• **Exercise material**:
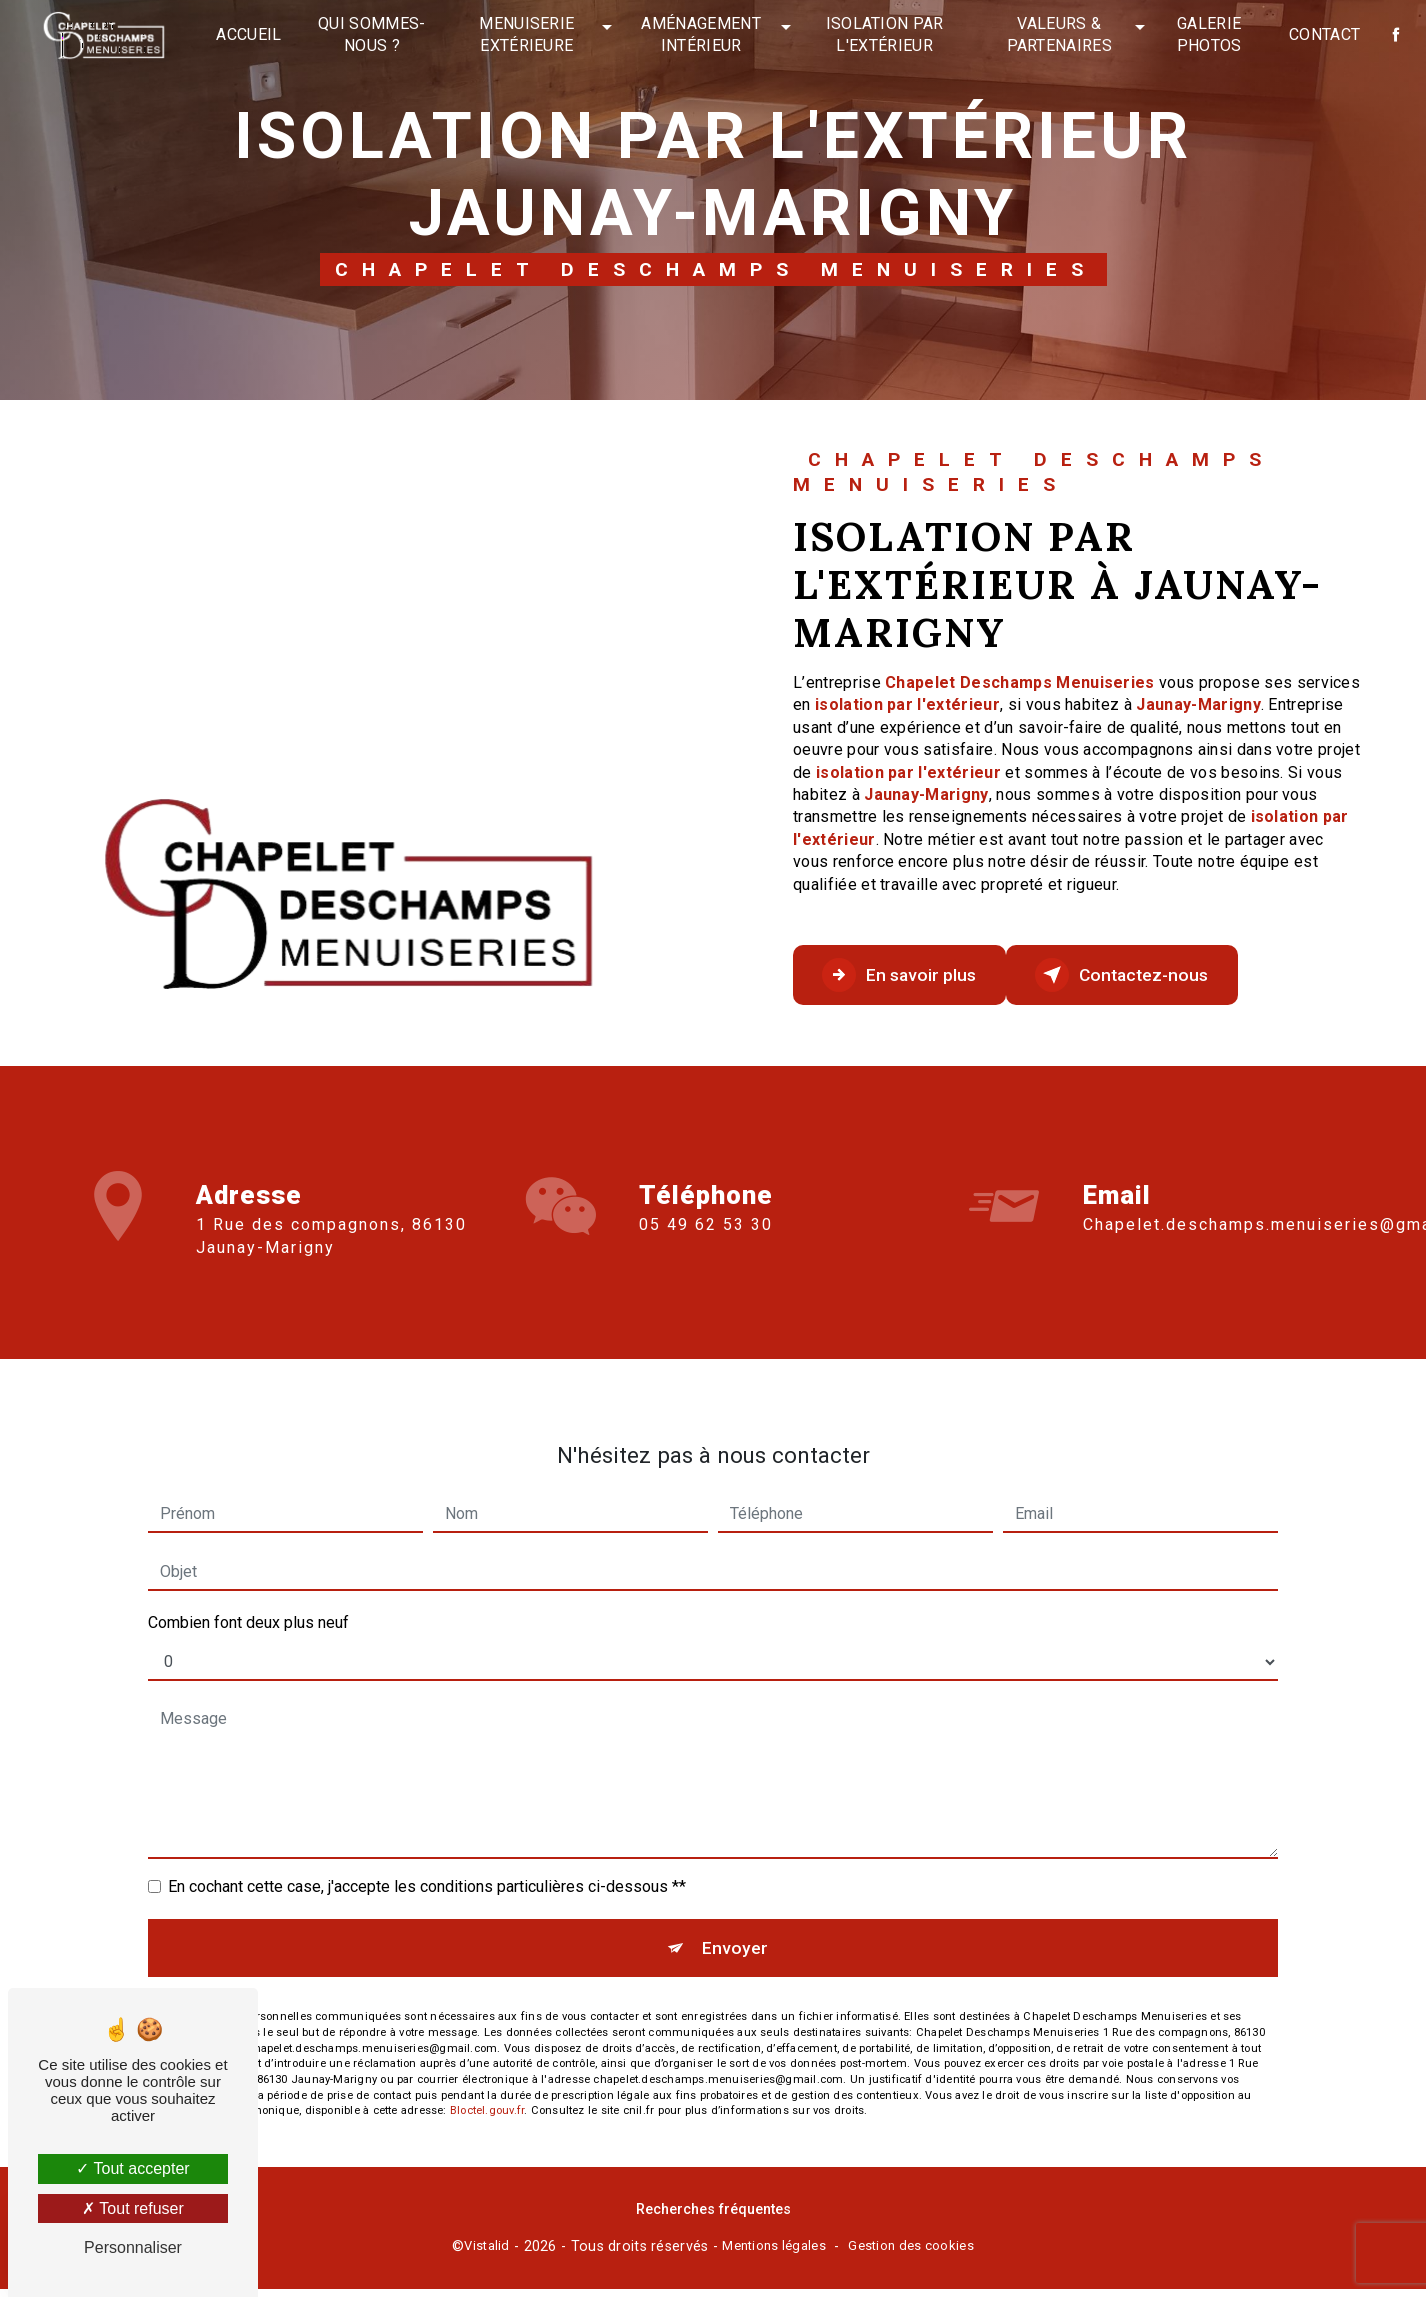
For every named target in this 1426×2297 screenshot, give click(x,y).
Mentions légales (774, 2253)
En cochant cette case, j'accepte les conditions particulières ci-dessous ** (427, 1863)
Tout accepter (132, 2168)
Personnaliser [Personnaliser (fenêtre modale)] (133, 2247)
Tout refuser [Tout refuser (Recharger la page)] (133, 2208)
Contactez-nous (1170, 975)
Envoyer (735, 1928)
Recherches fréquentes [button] (713, 2218)
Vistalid (486, 2253)
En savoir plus (916, 975)
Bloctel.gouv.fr (487, 2096)
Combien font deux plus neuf (248, 1599)
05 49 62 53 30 (706, 1248)
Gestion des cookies (910, 2253)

• **What this task involves**: Lines of the listing above that contain the word "plus" must all be copied.

• **Response**:
En savoir plus (916, 975)
Combien font deux plus neuf (248, 1599)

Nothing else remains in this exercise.